Kid Beowulf: Songs & Sagas
is a bit like Bone: Tall Tales and
other supplementary volumes that followed Jeff Smith’s completion of his
nine-book Bone series: Fajardo does
not really give readers anything new or surprising about his world and the
characters in it, but he fleshes out a variety of events and introduces some
additional subsidiary characters that are interesting in their own way. He also
fills in some of the history – his version of the history – from the times in
which the earlier books are set.
Those earlier books – The
Blood-Bound Oath, The Song of Roland, The Rise of El Cid, and The Tarpeian Rock – cover real-world time
periods from 753 B.C. to the 11th century A.D., so there is clearly
a lot of, err, time to explore the
nooks and crannies of various characters’ adventures. But actually, Fajardo’s
world should not be taken to correspond too closely to ours, since that would
make the various interminglings of his characters quite impossible without a
lot of hither-and-thither time travel, and these are not works of that
particular sort of make-believe.
Staying within the Kid Beowulf
milieu, Fajardo in Songs & Sagas
presents five stories in all, helpfully showing at the beginning of each one
just where the events fit within the time sequence of the tetralogy of novels
created to date. Each story here is interesting in its own way. Shild and the Dragon provides some
important (if not absolutely crucial) background on the history underlying the
basic story of the boy Beowulf (human) and his brother Grendel (big, green, and horned). Readers
of Beowulf may remember that the
ancient saga begins not with the titular character but with the story of Scyld
Scefing (“Shield, son of Sheaf”), the great-grandfather of Hrothgar, who is
king of the Danes in Beowulf's time. Fajardo’s story delves into the days of
Shild (Scyld) before he became king, and specifically into the part played by a
dragon both in Shild’s maiming and in fulfillment of its own complex sense of
honor and duty. The story is full of adventure but also rather talky, as befits
a “backgrounder” that helps set the scene for events occurring later in time –
when the dragon is known to be Beowulf’s and Grendel’s grandfather.
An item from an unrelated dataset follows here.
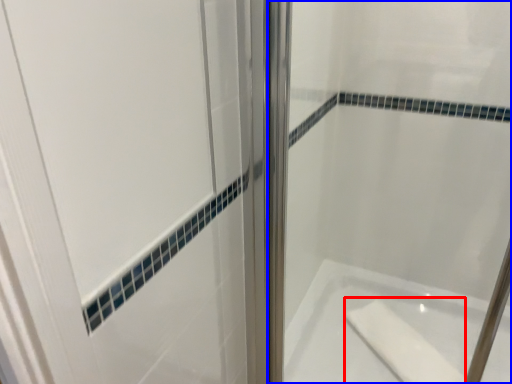 Question: Which of the following is the closest to the observer, soap (highlighted by a red box) or shower door (highlighted by a blue box)?

Choices:
 (A) soap
 (B) shower door

Answer: (B)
In contrast, Lay of the Last Survivor is structured
entirely without dialogue and impressively creates a background story for
Gertrude, daughter of the dragon and mother of Beowulf and Grendel. Lookin’ for Lingonberries is much more
lighthearted than either of the first two tales here, to the point of silliness
– albeit an enjoyable silliness, since it focuses on characters who are less
than serious even within the main story sequence. Paladins Tale is an escape story, or rather a multi-escape story,
that takes a brief reference to betrayal and imprisonment and expands it into a
narrative focusing on the different ways the good guys get out of the clutches
of the baddies. And Boudi’s Bounty
provides connective tissue between
the third and fourth main-sequence books, the young title character being
better known as an adult as Boudicca and famed for her failed rebellion against
the Roman Empire’s incursion into Britain in the first century A.D.
None of these stories is really self-contained, which means they are aimed at readers who are already fans of the Kid Beowulf graphic novels and have read them all. For such readers, they will be a welcome re-immersion into the stories and characters that have been keeping things lively in Fajardo’s mythic-history world since The Blood-Bound Oath appeared in 2016. However, anyone who has not yet read the four main-sequence books would be well advised to wait a bit before delving into Songs & Sagas. This is not a standalone volume but an opportunity to get to know some elements of the ongoing Kid Beowulf story better – not exactly a deep dive into this world, but a deeper wading-in than the main story sequence provides on its own.